Spending more time with my wife, Clare, has also been reinvigorating and I have no doubt has lead to us having a much more fulfilling, loving and happy marriage. Clare has recently started a new, and demanding, job and the time I have spent at home as given me the opportunity to support her as much as she deserves and I am more than content to do this.

Likewise, for the first time ever we got to spend the whole of the long summer holidays as a family. It is true that we didn't go on any expensive holidays this year (a mobile home in The Netherlands on a very cold Easter was our substitute for a summer holiday) but the time we spent on day trips, picnics and visiting stately homes more than made up for that.

My time away from a rat-race job has also given me the chance to realise what a contribution we can make in our local communities. I have been lucky enough to help out at a couple of local schools in one capacity or another and seeing the difference a person can make there easily makes up for the terror of being out of work.

As for the future, who knows? Like anyone else we continue to worry about paying bills but what I do know for certain is this. These months out of work have been ones that I can happily say I will never forget.

Anyway, now back to the job search.
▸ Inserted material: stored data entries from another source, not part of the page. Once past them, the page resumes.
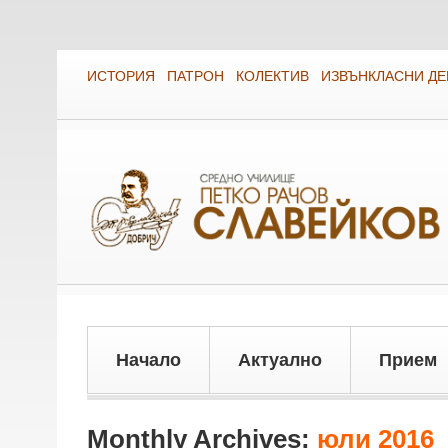
ИСТОРИЯ
ПАТРОН
КОЛЕКТИВ
ИЗВЪНКЛАСНИ Д
Начало
Актуално
Прием
Monthly Archives:
юли 2016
I have to get a job if for no other reason that we did mention to the children that we would take them to Disneyworld when I got one. The only problem is that my youngest is now asking me at least five times a day 'Have you got that job yet Daddy?'

So as to those who say mid-life crises are on the up I say make the most of those people and things that are under your nose. They are more valuable than you can ever imagine.

Monday, 27 September 2010

Very proud to be from Thringstone

Back in the summer of 1973 I was brought from the maternity unit of Leicester Royal Infirmary and taken to what would become my home for the next 25 years of my life on Main Street in Thringstone.

In those 25 years there appeared to me to be very little change in the village.

I can vividly remember daily walks to and from Thringstone Primary School, my regular drink (when I was slightly older) on a Thursday night at the Queens Head after badminton at the Community Centre, and crossing the road on what seemed like a daily basis to Foxons shop for either a bar of chocolate or a comic (my weekly edition of 'Match' was my favourite).

So vivid are my memories of Foxons I am still slightly perturbed now when I go down Main Street and realise I can't buy a copy of the Dandy (I was never a Beano man) but I could have my roots done if I wanted.

When I left Thringstone to get married, I didn't exactly move far - only to Whitwick, in some ways I failed to notice that the village was changing.

First one pub closed, and then almost overnight all of them were gone. The newsagent shut. Even Thringstone Aquatics was gone.

The only constant seems to be Ruby's (where I still go for my fabulous fish and chips) but even Michael and Sonia have reduced trading hours. Long gone are the times when you could call in for a post-pub portion of chips and battered sausage. There is, after all, no point in staying open that late when there are no post-pub customers left to serve.

Yet, even from this position of many long-treasured family businesses closing over the past few years there has been a reawakening of community spirit in the village. Much of this has been down to the success of what was initially a small but now growing number of dedicated people who formed the 'Friends of Thringstone' group.

The stated aims of the Friend of Thringstone are to '...improve the environment of Thringstone and to preserve and promote its history for the benefit of residents and visitors'. And boy, they are doing a cracking job!

Take a walk around the village and you will see how much pride there is. Have a look at the flower beds and other planting schemes. Ponder on the historic blue plaques. Stroll down to Bob's Closs (it was always massively overgrown when I was a kid). Have a read of some of the excellent local history booklets that have been produced....and this is only the tip of the iceberg.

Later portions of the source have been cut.